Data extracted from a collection
┌──
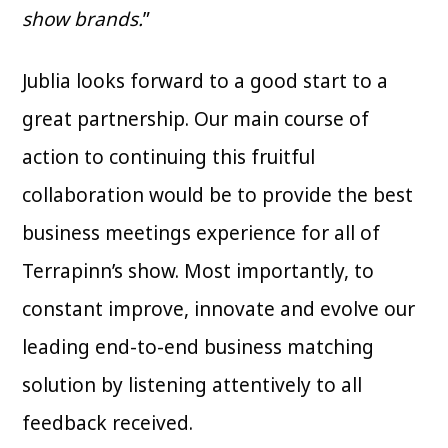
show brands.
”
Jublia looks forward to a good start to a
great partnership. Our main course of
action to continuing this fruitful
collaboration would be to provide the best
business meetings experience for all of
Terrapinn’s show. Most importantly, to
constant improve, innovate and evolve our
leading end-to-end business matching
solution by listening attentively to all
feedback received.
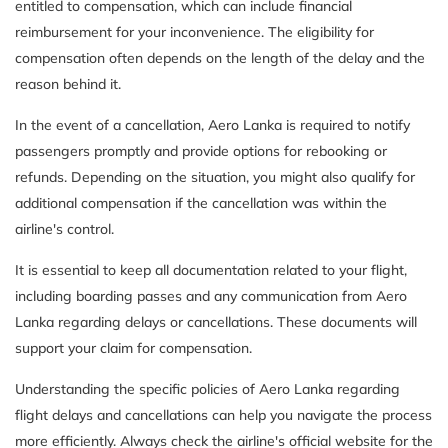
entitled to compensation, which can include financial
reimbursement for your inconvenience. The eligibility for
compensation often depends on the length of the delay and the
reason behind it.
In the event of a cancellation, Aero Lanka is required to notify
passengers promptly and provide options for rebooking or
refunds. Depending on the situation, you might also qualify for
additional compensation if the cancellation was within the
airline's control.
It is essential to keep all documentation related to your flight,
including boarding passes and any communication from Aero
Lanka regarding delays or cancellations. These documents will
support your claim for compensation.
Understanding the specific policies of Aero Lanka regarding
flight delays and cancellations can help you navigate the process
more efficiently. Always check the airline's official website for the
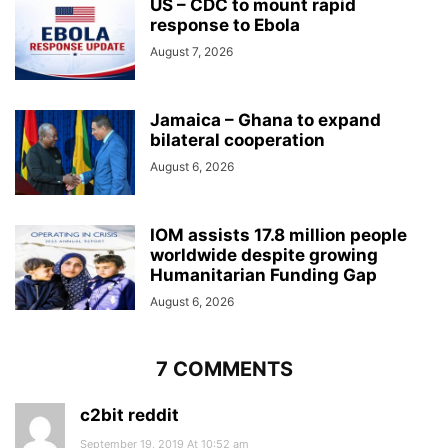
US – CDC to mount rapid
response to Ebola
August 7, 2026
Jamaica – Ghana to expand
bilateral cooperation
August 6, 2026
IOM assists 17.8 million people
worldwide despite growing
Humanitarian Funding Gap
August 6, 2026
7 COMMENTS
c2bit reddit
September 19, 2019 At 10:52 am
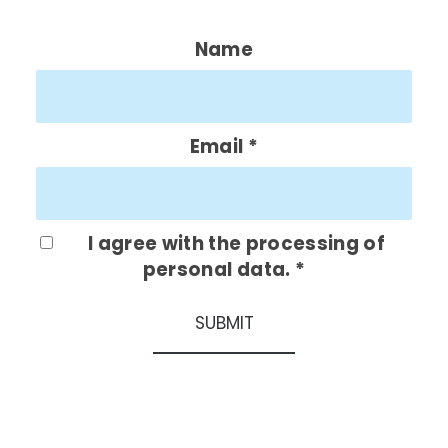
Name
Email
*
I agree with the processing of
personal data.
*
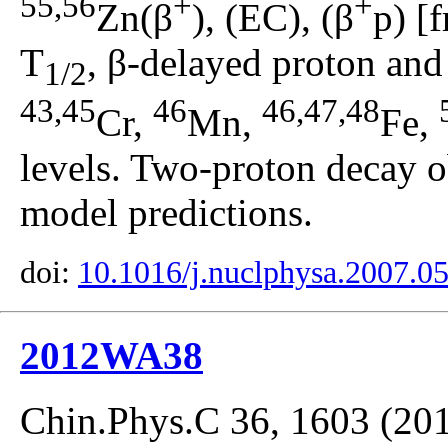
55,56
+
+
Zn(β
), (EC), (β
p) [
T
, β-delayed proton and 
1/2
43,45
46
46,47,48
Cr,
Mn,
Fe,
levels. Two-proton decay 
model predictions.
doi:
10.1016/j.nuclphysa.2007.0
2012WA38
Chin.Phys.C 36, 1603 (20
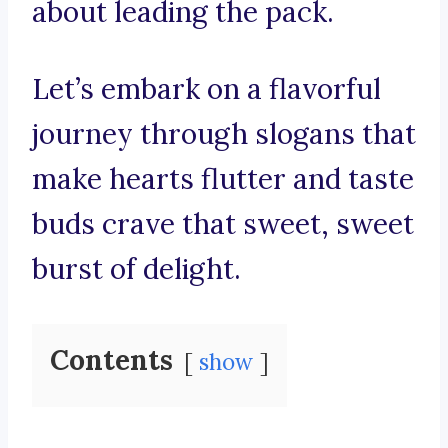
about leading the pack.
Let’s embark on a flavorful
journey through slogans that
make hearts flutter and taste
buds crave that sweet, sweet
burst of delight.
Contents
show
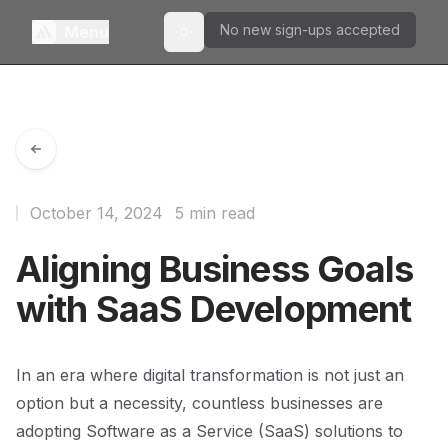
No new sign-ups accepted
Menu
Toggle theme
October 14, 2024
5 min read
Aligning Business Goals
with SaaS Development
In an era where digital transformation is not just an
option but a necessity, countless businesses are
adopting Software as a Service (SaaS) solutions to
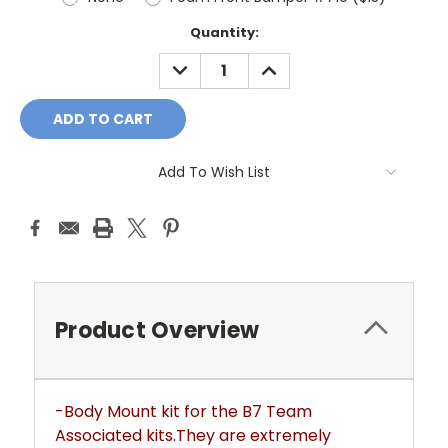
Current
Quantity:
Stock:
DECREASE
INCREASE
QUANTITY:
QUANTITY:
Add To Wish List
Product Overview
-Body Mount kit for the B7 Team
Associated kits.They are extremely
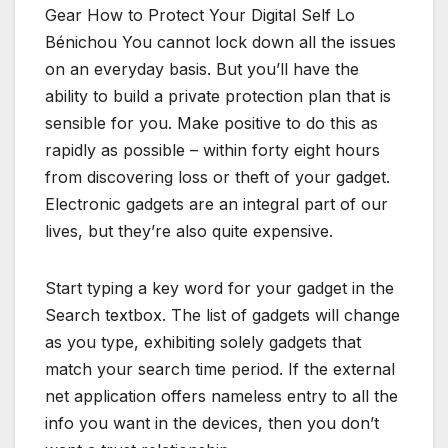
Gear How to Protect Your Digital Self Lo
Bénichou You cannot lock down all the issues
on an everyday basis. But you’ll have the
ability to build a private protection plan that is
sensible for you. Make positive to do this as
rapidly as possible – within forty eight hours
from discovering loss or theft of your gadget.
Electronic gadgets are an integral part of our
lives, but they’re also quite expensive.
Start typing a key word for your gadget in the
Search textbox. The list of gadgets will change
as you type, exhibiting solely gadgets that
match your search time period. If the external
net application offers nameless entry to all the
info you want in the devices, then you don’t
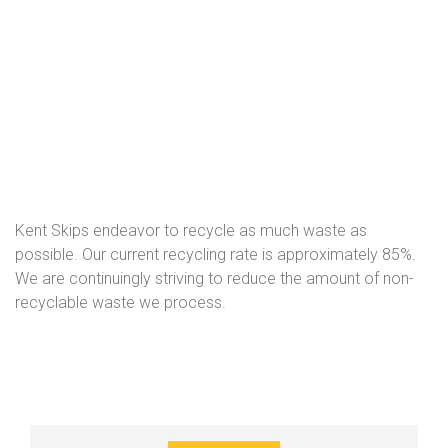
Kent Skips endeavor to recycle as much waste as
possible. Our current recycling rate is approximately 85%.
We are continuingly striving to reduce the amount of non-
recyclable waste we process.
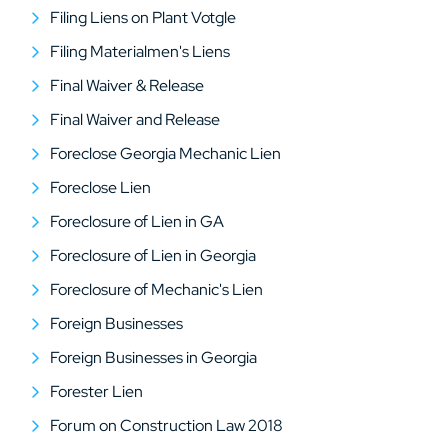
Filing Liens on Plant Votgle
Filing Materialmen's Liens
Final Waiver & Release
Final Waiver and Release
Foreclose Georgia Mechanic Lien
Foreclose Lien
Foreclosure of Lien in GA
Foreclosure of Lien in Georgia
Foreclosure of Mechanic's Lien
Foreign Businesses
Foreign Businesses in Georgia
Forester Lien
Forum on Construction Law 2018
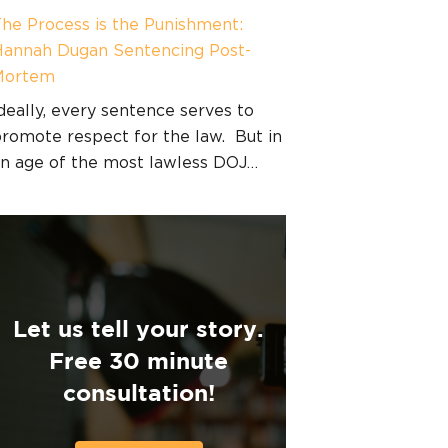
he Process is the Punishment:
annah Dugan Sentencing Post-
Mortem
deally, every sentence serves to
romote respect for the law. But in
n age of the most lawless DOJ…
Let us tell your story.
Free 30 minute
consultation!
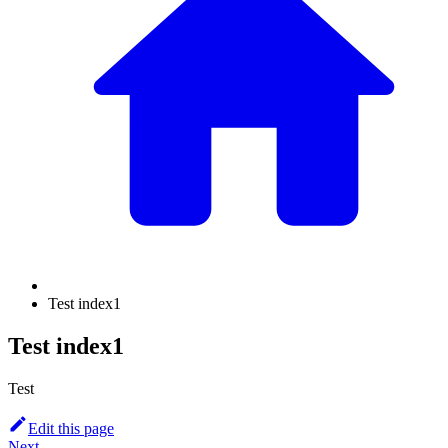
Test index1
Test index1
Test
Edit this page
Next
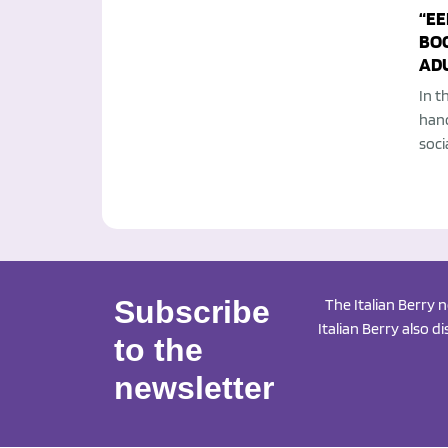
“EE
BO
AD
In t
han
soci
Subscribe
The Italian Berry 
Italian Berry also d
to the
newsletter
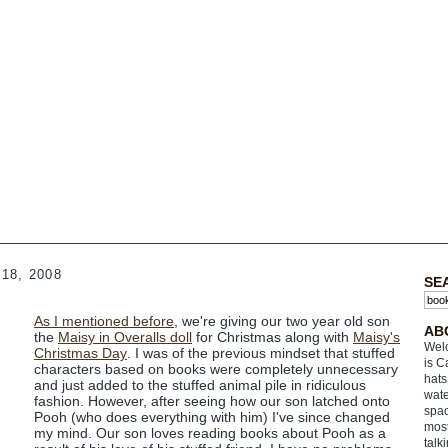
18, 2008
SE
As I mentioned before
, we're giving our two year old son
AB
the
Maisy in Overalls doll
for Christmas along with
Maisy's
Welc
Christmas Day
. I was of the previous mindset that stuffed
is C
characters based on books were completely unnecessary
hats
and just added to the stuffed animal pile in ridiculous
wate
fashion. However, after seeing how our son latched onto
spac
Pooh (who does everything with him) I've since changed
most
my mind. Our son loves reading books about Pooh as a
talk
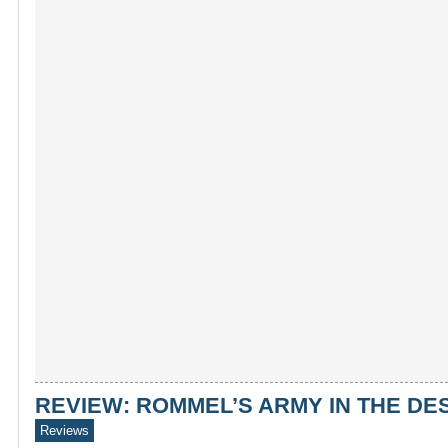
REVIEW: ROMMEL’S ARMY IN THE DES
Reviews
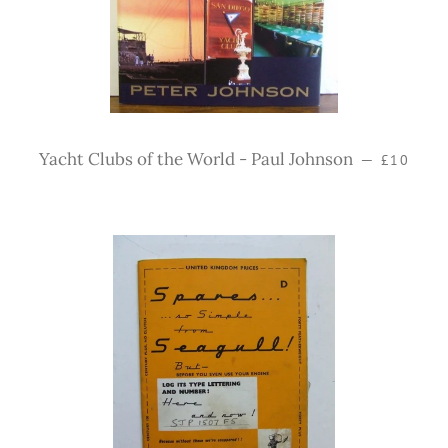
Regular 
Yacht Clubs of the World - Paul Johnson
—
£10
└──
- About this exercise: Please output every entry exactly as written, apart from the pictures.

- Problem solution:
show brands.
”
Jublia looks forward to a good start to a
great partnership. Our main course of
action to continuing this fruitful
collaboration would be to provide the best
business meetings experience for all of
Terrapinn’s show. Most importantly, to
constant improve, innovate and evolve our
leading end-to-end business matching
solution by listening attentively to all
feedback received.
entitled to compensation, which can include financial
reimbursement for your inconvenience. The eligibility for
compensation often depends on the length of the delay and the
reason behind it.
In the event of a cancellation, Aero Lanka is required to notify
passengers promptly and provide options for rebooking or
refunds. Depending on the situation, you might also qualify for
additional compensation if the cancellation was within the
airline's control.
It is essential to keep all documentation related to your flight,
including boarding passes and any communication from Aero
Lanka regarding delays or cancellations. These documents will
support your claim for compensation.
Understanding the specific policies of Aero Lanka regarding
flight delays and cancellations can help you navigate the process
more efficiently. Always check the airline's official website for the
US – CDC to mount rapid
response to Ebola
August 7, 2026
Jamaica – Ghana to expand
bilateral cooperation
August 6, 2026
IOM assists 17.8 million people
worldwide despite growing
Humanitarian Funding Gap
August 6, 2026
7 COMMENTS
c2bit reddit
September 19, 2019 At 10:52 am
Name
Email
*
I agree with the processing of
personal data.
*
55,56
+
+
Zn(β
), (EC), (β
p) [
T
, β-delayed proton and 
1/2
43,45
46
46,47,48
Cr,
Mn,
Fe,
levels. Two-proton decay 
model predictions.
doi:
10.1016/j.nuclphysa.2007.0
2012WA38
Chin.Phys.C 36, 1603 (20
about leading the pack.
Let’s embark on a flavorful
journey through slogans that
make hearts flutter and taste
buds crave that sweet, sweet
burst of delight.
Contents
show
No new sign-ups accepted
Menu
Toggle theme
October 14, 2024
5 min read
Aligning Business Goals
with SaaS Development
In an era where digital transformation is not just an
option but a necessity, countless businesses are
adopting Software as a Service (SaaS) solutions to
Current
Quantity:
Stock:
DECREASE
INCREASE
QUANTITY:
QUANTITY:
Add To Wish List
Product Overview
-Body Mount kit for the B7 Team
Associated kits.They are extremely
Gear How to Protect Your Digital Self Lo
Bénichou You cannot lock down all the issues
on an everyday basis. But you’ll have the
ability to build a private protection plan that is
sensible for you. Make positive to do this as
rapidly as possible – within forty eight hours
from discovering loss or theft of your gadget.
Electronic gadgets are an integral part of our
lives, but they’re also quite expensive.
Start typing a key word for your gadget in the
Search textbox. The list of gadgets will change
as you type, exhibiting solely gadgets that
match your search time period. If the external
net application offers nameless entry to all the
info you want in the devices, then you don’t
Kent Skips endeavor to recycle as much waste as
possible. Our current recycling rate is approximately 85%.
We are continuingly striving to reduce the amount of non-
recyclable waste we process.
Filing Liens on Plant Votgle
Filing Materialmen's Liens
Final Waiver & Release
Final Waiver and Release
Foreclose Georgia Mechanic Lien
Foreclose Lien
Foreclosure of Lien in GA
Foreclosure of Lien in Georgia
Foreclosure of Mechanic's Lien
Foreign Businesses
Foreign Businesses in Georgia
Forester Lien
Forum on Construction Law 2018
he Process is the Punishment:
annah Dugan Sentencing Post-
Mortem
deally, every sentence serves to
romote respect for the law. But in
n age of the most lawless DOJ…
Let us tell your story.
Free 30 minute
consultation!
Test index1
Test index1
Test
Edit this page
Next
“EE
BO
AD
In t
han
soci
Subscribe
The Italian Berry 
Italian Berry also d
to the
newsletter
18, 2008
SE
As I mentioned before
, we're giving our two year old son
AB
the
Maisy in Overalls doll
for Christmas along with
Maisy's
Welc
Christmas Day
. I was of the previous mindset that stuffed
is C
characters based on books were completely unnecessary
hats
and just added to the stuffed animal pile in ridiculous
wate
fashion. However, after seeing how our son latched onto
spac
Pooh (who does everything with him) I've since changed
most
my mind. Our son loves reading books about Pooh as a
talk
REVIEW: ROMMEL’S ARMY IN THE DES
Reviews
Regular 
Yacht Clubs of the World - Paul Johnson
—
£10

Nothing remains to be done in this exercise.